On 11/19/2017 03:26 PM, Martin Sebor wrote:
>>> I have seen it in the early IL but this late I couldn't come
>>> up with a test case where such a loop would be necessary.
>>> The COMPONENT_REF always refers to the member array. If you
>>> can show me an example to test with I'll add the handling if
>>> possible. There are cases where it isn't, such as in
>>>
>>> struct A { char a[4] __attribute__ ((nonstring)); } *pa;
>>>
>>> strlen (pa->a + 1);
>>>
>>> where pa->a is represented as a MEM_REF (char[4], pa, 1) with
>>> the member information having been lost in translation. (This
>>> is the same problem that I had solved for the -Warray-bounds
>>> warning for out-of bounds offsets by implementing it in
>>> tree-ssa-forwprop.c: because that's where the member is folded
>>> into a reference to the base object.)

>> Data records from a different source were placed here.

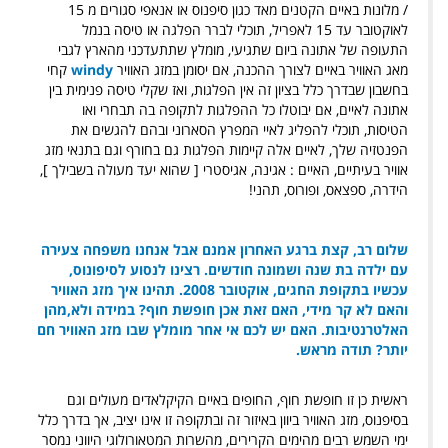
/ מלונות באיים הקטנים מאד כגון סיפנוס או אנאפי סגורים מ 15
לאוקטובר עד 15 לאפריל, תוכלי לברר הפלגה או טיסה בנמל
התעופה של אתונה ביום שתגיעי, מומלץ שתתעדכני מהארץ לגבי
מאג האוויר באיים לצורך ההכנה, אם יסומן במזג האוויר
windy
קחי
בחשבון שבדרך כלל בציון זה אין הפלגות, ואז שקלי טיסה פנימית בין
אתונה לאיים, אם יבוטלו כל ההפלגות לתקופה בה תבחרי ואו
הטיסות, תוכלי להפליג לאיי המפרץ הסארוני ובהם להגשים את
הפנטזיה שלך, לאיים אלה קיימות הפלגות גם בחורף וגם בתנאי מזג
אוויר בעיתיים, האיים : אגינה, אגיסטרי [ שהוא יעד מעולה בשבילך ],
הידרה, ספצאס, ופורוס, תהני!
שלום רב, קצת ברגע האחרון אמנם אבל אנחנו משפחה צעירה
עם ילדה בת שנה ושמונה חודשים. רצינו לנסוע לסיפונוס,
עכשיו בתקופת החגים, אוקטובר 2008. תהינו איך מזג האוויר
והאם לא קר מידי, האם זאת אכן חופשת חוף? במידה ולא,מהן
האלטרנטיבות. האם יש לכם אי אחר מומלץ שבו מזג האוויר חם
יותר?
תודה מראש.
ראשית כן זו חופשת חוף, החופים באיים הקיקלאדים מעולים וגם
בסיפנוס, מזג האוויר ביוון באיזור זה ובתקופה זו אינו יציב, אך בדרך כלל
ימי השמש רבים מהימים הקרירים, מהשרות המטאורולוגי היווני נמסר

>> Set up a nested structure then reference it like a.b.c.d.
>
> I did that. From my reply to Jakub:
>
> https://gcc.gnu.org/ml/gcc-patches/2017-11/msg01671.html
>
> with
>
> struct A { char a[4], b[4] __attribute__ ((nonstring)); };
> struct B { struct A a; };
> struct C { struct B b; };
>
> void f (struct C *p)
> {
> __builtin_strcpy (p->b.a.a, p->b.a.b);
> }
>
> in get_attr_nonstring_decl() where EXPR is p->a.b.b it is
> a COMPONENT_REF (COMPONENT_REF (..,), FIELD_DECL (b)). I.e.,
> the outermost FIELD_DECL is the one of interest.
>
> The code extracts TREE_OPERAND (decl, 1) from this outermost
> COMPONENT_REF, which is FIELD_DECL (b).
>
> What test case gives a structure where it's necessary to loop
> over the components to get at the field? I can't think of one.
Bah. It's so damn easy to forget that the outermost COMPONENT_REF
refers to the last component in the expression.
Can you incorporate the lazy initialization from Jakub and commit?